(Exercise) Could you filter the records below down to the lines that include the word "while"?

□ □ □

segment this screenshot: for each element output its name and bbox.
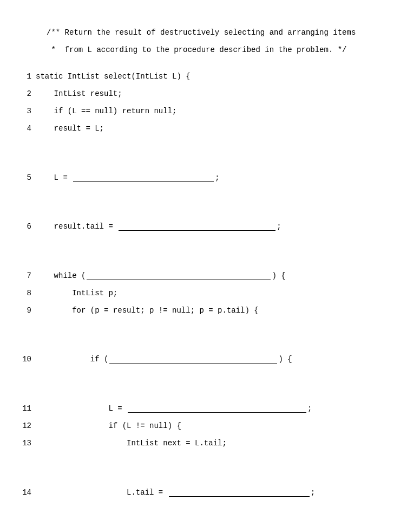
code-pre: L.tail =	[36, 488, 168, 497]
fill-blank[interactable]	[73, 174, 214, 182]
code-block: /** Return the result of destructively s…	[16, 11, 404, 532]
line-number: 10	[16, 355, 31, 364]
code-line-13: 13 IntList next = L.tail;	[16, 439, 404, 447]
code-line-3: 3 if (L == null) return null;	[16, 107, 404, 115]
code-pre: while (	[36, 271, 86, 280]
code-pre: if (	[36, 355, 108, 364]
line-number: 7	[16, 271, 31, 280]
code-text: L = ;	[36, 404, 312, 413]
code-text: result = L;	[36, 124, 104, 133]
code-text: static IntList select(IntList L) {	[36, 72, 191, 81]
line-number: 13	[16, 439, 31, 447]
fill-blank[interactable]	[87, 272, 271, 280]
code-text: for (p = result; p != null; p = p.tail) …	[36, 306, 259, 315]
code-line-1: 1static IntList select(IntList L) {	[16, 72, 404, 81]
code-line-4: 4 result = L;	[16, 124, 404, 133]
code-post: ;	[215, 173, 219, 182]
code-line-7: 7 while () {	[16, 271, 404, 280]
code-line-10: 10 if () {	[16, 355, 404, 364]
line-number: 5	[16, 173, 31, 182]
line-number: 11	[16, 404, 31, 413]
code-line-12: 12 if (L != null) {	[16, 421, 404, 430]
line-number: 14	[16, 488, 31, 497]
line-number: 2	[16, 89, 31, 98]
line-number: 8	[16, 289, 31, 297]
code-text: L = ;	[36, 173, 220, 182]
code-line-2: 2 IntList result;	[16, 89, 404, 98]
line-number: 1	[16, 72, 31, 81]
code-text: IntList result;	[36, 89, 122, 98]
fill-blank[interactable]	[169, 489, 310, 497]
code-pre: L =	[36, 173, 72, 182]
code-text: if () {	[36, 355, 292, 364]
line-number: 3	[16, 107, 31, 115]
line-number: 6	[16, 222, 31, 231]
fill-blank[interactable]	[128, 405, 306, 413]
code-post: ;	[307, 404, 312, 413]
code-post: ;	[277, 222, 281, 231]
code-text: IntList p;	[36, 289, 117, 297]
line-number: 9	[16, 306, 31, 315]
code-post: ;	[311, 488, 315, 497]
code-line-6: 6 result.tail = ;	[16, 222, 404, 231]
code-line-9: 9 for (p = result; p != null; p = p.tail…	[16, 306, 404, 315]
code-text: result.tail = ;	[36, 222, 281, 231]
code-text: if (L != null) {	[36, 421, 181, 430]
fill-blank[interactable]	[109, 356, 277, 364]
line-number: 12	[16, 421, 31, 430]
code-post: ) {	[278, 355, 292, 364]
code-line-8: 8 IntList p;	[16, 289, 404, 297]
comment-line-2: * from L according to the procedure desc…	[47, 46, 404, 54]
code-text: L.tail = ;	[36, 488, 315, 497]
code-line-14: 14 L.tail = ;	[16, 488, 404, 497]
code-pre: result.tail =	[36, 222, 117, 231]
code-text: if (L == null) return null;	[36, 107, 176, 115]
code-text: while () {	[36, 271, 286, 280]
code-line-5: 5 L = ;	[16, 173, 404, 182]
fill-blank[interactable]	[119, 223, 275, 231]
code-line-11: 11 L = ;	[16, 404, 404, 413]
code-pre: L =	[36, 404, 127, 413]
comment-line-1: /** Return the result of destructively s…	[47, 28, 404, 37]
line-number: 4	[16, 124, 31, 133]
code-text: IntList next = L.tail;	[36, 439, 227, 447]
code-post: ) {	[272, 271, 285, 280]
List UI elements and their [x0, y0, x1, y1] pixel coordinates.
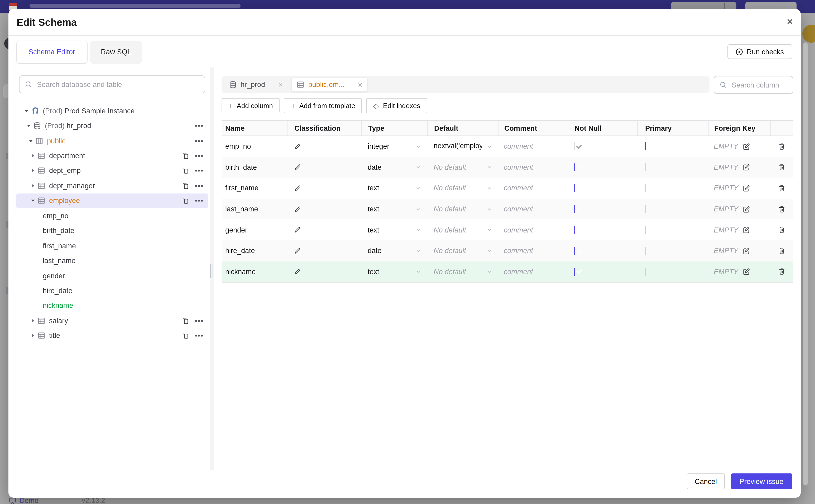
delete-column-icon[interactable] [778, 226, 785, 234]
tree-item-nickname[interactable]: nickname [16, 298, 208, 313]
primary-checkbox[interactable] [645, 205, 646, 213]
caret-right-icon[interactable] [30, 153, 36, 158]
tree-item-emp_no[interactable]: emp_no [16, 208, 208, 223]
primary-checkbox[interactable] [645, 163, 646, 171]
cell-comment[interactable]: comment [499, 247, 569, 255]
caret-right-icon[interactable] [30, 183, 36, 188]
cell-type[interactable]: integer [361, 143, 427, 151]
copy-icon[interactable] [182, 332, 189, 339]
caret-right-icon[interactable] [30, 333, 36, 338]
caret-down-icon[interactable] [25, 123, 32, 128]
cell-comment[interactable]: comment [499, 268, 569, 276]
foreign-key-edit-icon[interactable] [742, 205, 750, 213]
cell-comment[interactable]: comment [499, 143, 569, 151]
caret-right-icon[interactable] [30, 318, 36, 323]
caret-down-icon[interactable] [23, 108, 30, 113]
tree-item-hire_date[interactable]: hire_date [16, 283, 208, 298]
edit-indexes-button[interactable]: ◇Edit indexes [366, 98, 427, 113]
cell-default[interactable]: No default [427, 247, 499, 255]
not-null-checkbox[interactable] [574, 143, 575, 151]
primary-checkbox[interactable] [645, 226, 646, 234]
cell-type[interactable]: text [361, 205, 427, 213]
tree-item-public[interactable]: public••• [16, 133, 208, 148]
copy-icon[interactable] [182, 167, 189, 174]
cell-comment[interactable]: comment [499, 205, 569, 213]
primary-checkbox[interactable] [645, 268, 646, 276]
cell-comment[interactable]: comment [499, 184, 569, 192]
not-null-checkbox[interactable] [574, 247, 575, 255]
more-actions-icon[interactable]: ••• [195, 137, 204, 145]
not-null-checkbox[interactable] [574, 184, 575, 192]
add-column-button[interactable]: +Add column [221, 98, 280, 113]
foreign-key-edit-icon[interactable] [742, 143, 750, 150]
cell-default[interactable]: nextval('employ [427, 142, 499, 151]
classification-edit-icon[interactable] [294, 164, 361, 171]
tab-schema-editor[interactable]: Schema Editor [16, 41, 87, 64]
tree-search-input[interactable] [36, 80, 199, 89]
tree-item-salary[interactable]: salary••• [16, 313, 208, 328]
primary-checkbox[interactable] [645, 184, 646, 192]
close-tab-icon[interactable]: × [358, 80, 363, 89]
cell-name[interactable]: hire_date [221, 247, 287, 255]
cell-type[interactable]: text [361, 184, 427, 192]
classification-edit-icon[interactable] [294, 226, 361, 234]
cancel-button[interactable]: Cancel [687, 473, 725, 489]
delete-column-icon[interactable] [778, 185, 785, 192]
primary-checkbox[interactable] [645, 143, 646, 151]
cell-type[interactable]: text [361, 268, 427, 276]
copy-icon[interactable] [182, 182, 189, 189]
foreign-key-edit-icon[interactable] [742, 268, 750, 275]
more-actions-icon[interactable]: ••• [195, 182, 204, 190]
open-tab-public-em-[interactable]: public.em...× [291, 77, 368, 92]
tab-raw-sql[interactable]: Raw SQL [90, 41, 142, 64]
delete-column-icon[interactable] [778, 268, 785, 275]
cell-type[interactable]: text [361, 226, 427, 234]
more-actions-icon[interactable]: ••• [195, 317, 204, 325]
cell-default[interactable]: No default [427, 163, 499, 171]
tree-item-prod sample instance[interactable]: (Prod) Prod Sample Instance [16, 103, 208, 118]
preview-issue-button[interactable]: Preview issue [731, 473, 792, 489]
classification-edit-icon[interactable] [294, 205, 361, 213]
delete-column-icon[interactable] [778, 164, 785, 171]
tree-item-birth_date[interactable]: birth_date [16, 223, 208, 238]
more-actions-icon[interactable]: ••• [195, 332, 204, 340]
cell-default[interactable]: No default [427, 184, 499, 192]
tree-item-first_name[interactable]: first_name [16, 238, 208, 253]
delete-column-icon[interactable] [778, 247, 785, 255]
delete-column-icon[interactable] [778, 143, 785, 150]
cell-default[interactable]: No default [427, 226, 499, 234]
add-from-template-button[interactable]: +Add from template [284, 98, 362, 113]
more-actions-icon[interactable]: ••• [195, 122, 204, 130]
not-null-checkbox[interactable] [574, 268, 575, 276]
caret-down-icon[interactable] [27, 138, 34, 143]
cell-comment[interactable]: comment [499, 163, 569, 171]
classification-edit-icon[interactable] [294, 143, 361, 150]
copy-icon[interactable] [182, 152, 189, 159]
foreign-key-edit-icon[interactable] [742, 164, 750, 171]
foreign-key-edit-icon[interactable] [742, 247, 750, 255]
cell-name[interactable]: last_name [221, 205, 287, 213]
tree-item-title[interactable]: title••• [16, 328, 208, 343]
cell-name[interactable]: nickname [221, 268, 287, 276]
page-scrollbar[interactable] [803, 42, 808, 486]
classification-edit-icon[interactable] [294, 268, 361, 275]
tree-item-dept_manager[interactable]: dept_manager••• [16, 178, 208, 193]
tree-item-employee[interactable]: employee••• [16, 193, 208, 208]
tree-item-gender[interactable]: gender [16, 268, 208, 283]
more-actions-icon[interactable]: ••• [195, 167, 204, 175]
copy-icon[interactable] [182, 317, 189, 324]
caret-right-icon[interactable] [30, 168, 36, 173]
classification-edit-icon[interactable] [294, 247, 361, 255]
run-checks-button[interactable]: Run checks [727, 44, 792, 59]
cell-name[interactable]: gender [221, 226, 287, 234]
caret-down-icon[interactable] [30, 198, 36, 203]
tree-item-department[interactable]: department••• [16, 148, 208, 163]
open-tab-hr-prod[interactable]: hr_prod× [224, 77, 288, 92]
cell-comment[interactable]: comment [499, 226, 569, 234]
column-search-input[interactable] [731, 80, 815, 89]
tree-item-last_name[interactable]: last_name [16, 253, 208, 268]
tree-item-hr_prod[interactable]: (Prod) hr_prod••• [16, 118, 208, 133]
cell-name[interactable]: first_name [221, 184, 287, 192]
not-null-checkbox[interactable] [574, 205, 575, 213]
cell-type[interactable]: date [361, 163, 427, 171]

□ □ □

(Response area)
code-pre: while (	[36, 271, 86, 280]
code-line-7: 7 while () {	[16, 271, 404, 280]
code-text: while () {	[36, 271, 286, 280]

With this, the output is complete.